## Exercise goal
Would you count the lines below that contain the string "locul" and reply with that number only?

## Page images and extracted text
**********
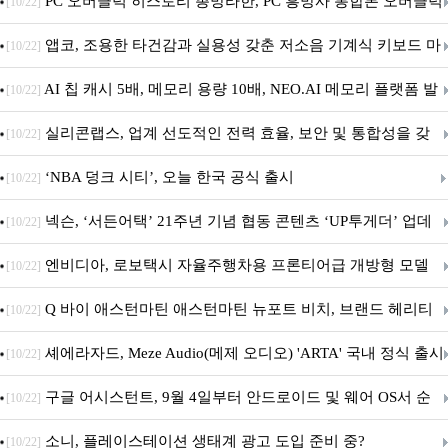
데이트!
PC 오버클럭 히스토리 총망라한, PC 흥망사 통합본 오버클럭
[10/22]
특집(1-4편)
앱코, 조용한 타건감과 실용성 갖춘 저소음 기계식 키보드 마
[10/22]
우스 세트 'KM580' 출시
AI 칩 캐시 5배, 메모리 용량 10배, NEO.AI 메모리 플랫폼 발
[10/22]
표
실리콘랩스, 업계 선도적인 전력 효율, 보안 및 통합성을 갖
[10/22]
춘 초저전력 블루투스 LE SoC ‘BG2B’ 공개
‘NBA 덩크 시티’, 오늘 한국 공식 출시
[10/22]
넥슨, ‘서든어택’ 21주년 기념 협동 콘텐츠 ‘UP투게더’ 업데
[10/22]
이트
엔비디아, 로보택시 자율주행차용 프론티어급 개방형 모델
[10/22]
‘알파마요 2 슈퍼’ 상업적 이용 가능
Q 바이 애스턴마틴 애스턴마틴 뉴포트 비치, 브랜드 헤리티
[10/22]
지 담은 ‘헤리티지 에디션 컬렉션’ 공개
셰에라자드, Meze Audio(메제 오디오) 'ARTA' 국내 정식 출시
[10/22]
구글 어시스턴트, 9월 4일부터 안드로이드 및 웨어 OS서 순
[10/22]
차 서비스 종료
소니, 플레이스테이션 생태계 광고 도입 준비 중?
[10/22]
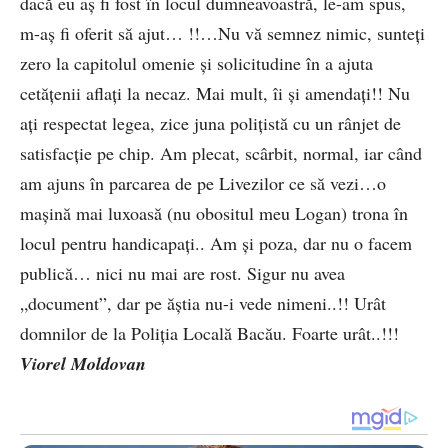
dacă eu aș fi fost în locul dumneavoastră, le-am spus,
m-aș fi oferit să ajut… !!…Nu vă semnez nimic, sunteți
zero la capitolul omenie și solicitudine în a ajuta
cetățenii aflați la necaz. Mai mult, îi și amendați!! Nu
ați respectat legea, zice juna polițistă cu un rânjet de
satisfacție pe chip. Am plecat, scârbit, normal, iar când
am ajuns în parcarea de pe Livezilor ce să vezi…o
mașină mai luxoasă (nu obositul meu Logan) trona în
locul pentru handicapați.. Am și poza, dar nu o facem
publică… nici nu mai are rost. Sigur nu avea
„document”, dar pe ăștia nu-i vede nimeni..!! Urât
domnilor de la Poliția Locală Bacău. Foarte urât..!!!
Viorel Moldovan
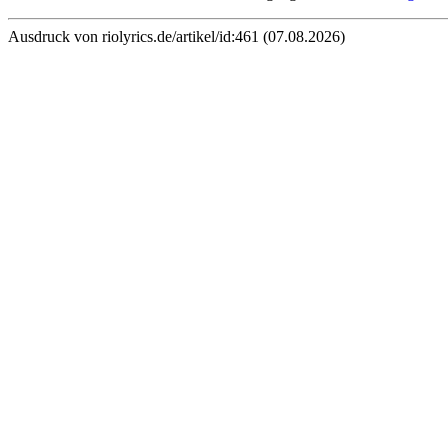
Ausdruck von riolyrics.de/artikel/id:461 (07.08.2026)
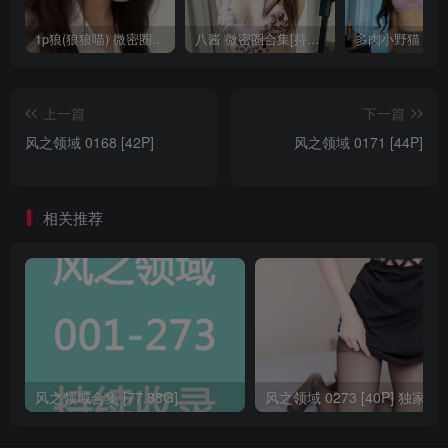
1p狼(狼狼喵) 微密圈/岛遇合集[持续更新2025.08.20]
八酱 微密圈合集[持续更新]
上一篇
下一篇
风之领域 0168 [42P]
风之领域 0171 [44P]
相关推荐
风之领域合集 [77.88G]
风之领域 0273 [40P] 独家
**********
## Output
2